Some connoisseurs scoff at the young, inexpensive variety, a proud newcomer amid renowned wines in Burgundy to the north and in Beaujolais itself.
Beaujolais Nouveau producers and defenders, however, say their wine buoys the regional economy and constitutes a significant material and cultural export for France. During the first eight months of 2019, it led French wine regions in exports, according to Piron.
“It’s a wine that goes with most cuisines in the world – very easy to match, even with spices,” he said.
French authorities first designated the appellation in 1951, allowing Beaujolais winemakers to sell wine from that autumn’s grape harvest a month ahead of the usual mid-December start date.

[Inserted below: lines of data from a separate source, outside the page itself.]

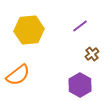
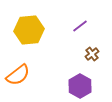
purple hexagon: moved 1 px down
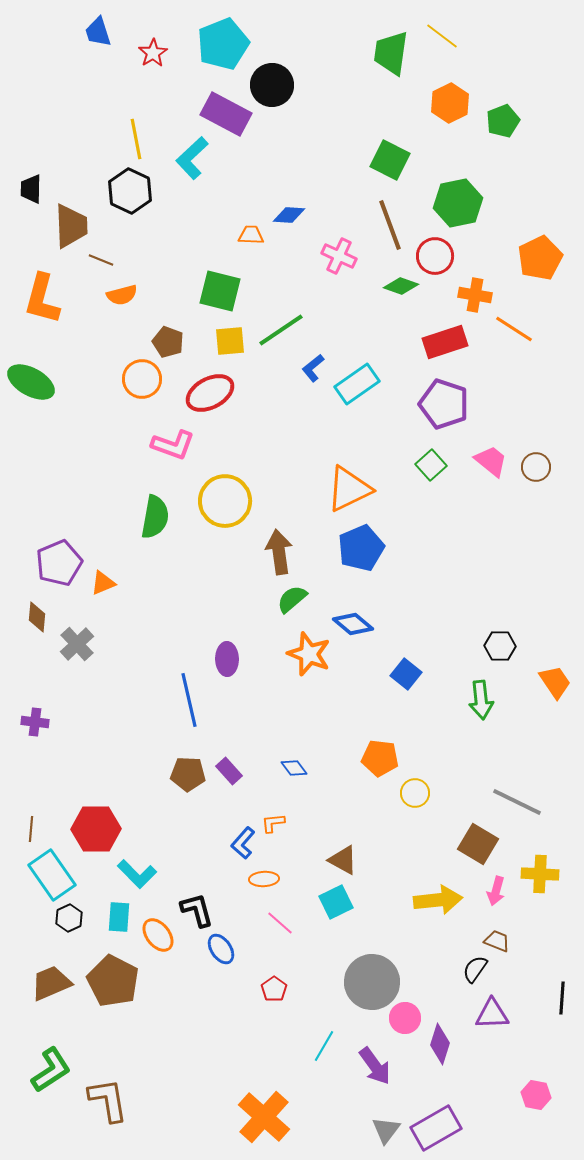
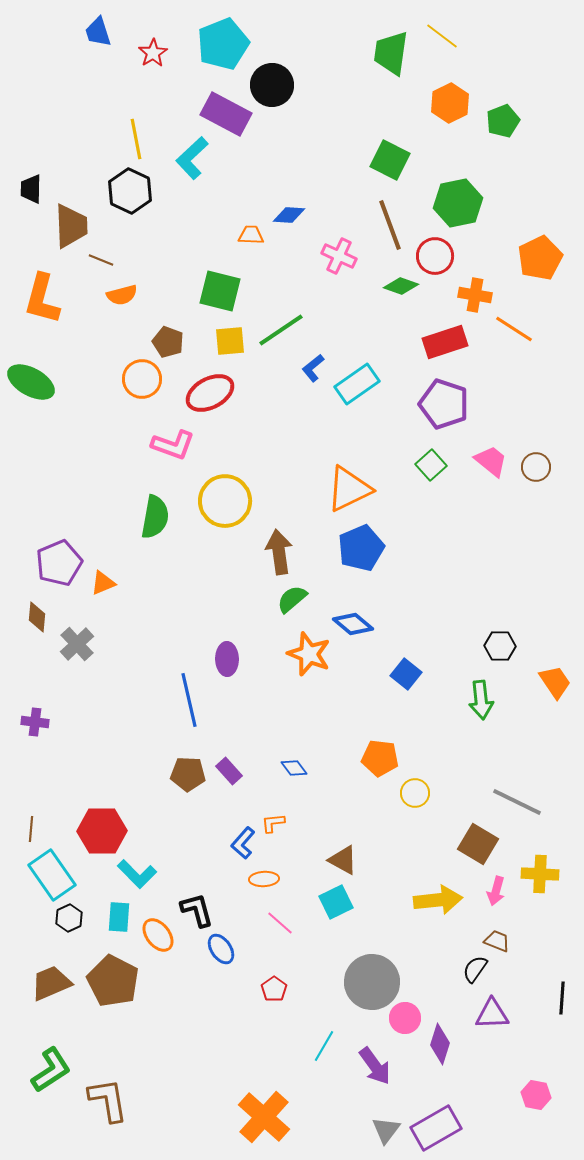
red hexagon at (96, 829): moved 6 px right, 2 px down
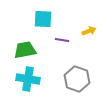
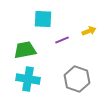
purple line: rotated 32 degrees counterclockwise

The wine – light, fruity, and not too alcoholic – lends itself to early consumption, producers say. And the time peg lends itself to parties. Producers have marketed it with the holiday season, opening sales a month before Christmas, and a week before Thanksgiving in the United States.
Winemaker Franck Duboeuf will kick off this year’s season in Houston, courting buyers in a country whose government just slapped tariffs on his products. The Trump administration imposed a 25% import tax on most French still wines last month as part of a trade spat with the European Union over illegal subsidies for the aircraft giant Airbus.
Orders had already been set, and places on planes or boats reserved, for this year’s Beaujolais Nouveau by the time the tariffs took effect. Producers said they struck up arrangements to shoulder part of the cost themselves – and distribute most of the rest along the supply chain – in order to retain their American clientele.
On top of the tariffs, uncertainty lingers around trade with the United Kingdom, whose Dec. 12 election will determine the future of Brexit. When and how Brexit takes shape could impact the wine trade.
Changing tastes complicate the picture further. The Japanese, who were buying a “tsunami” of Beaujolais a decade ago, seem to be losing their appetite for the wine, Piron said.
Twelve years ago, French winemakers sold one bottle of Beaujolais Nouveau for every 12 inhabitants in Japan – a total of 12 million bottles per year, according to Piron. Now, Japan imports about half that number.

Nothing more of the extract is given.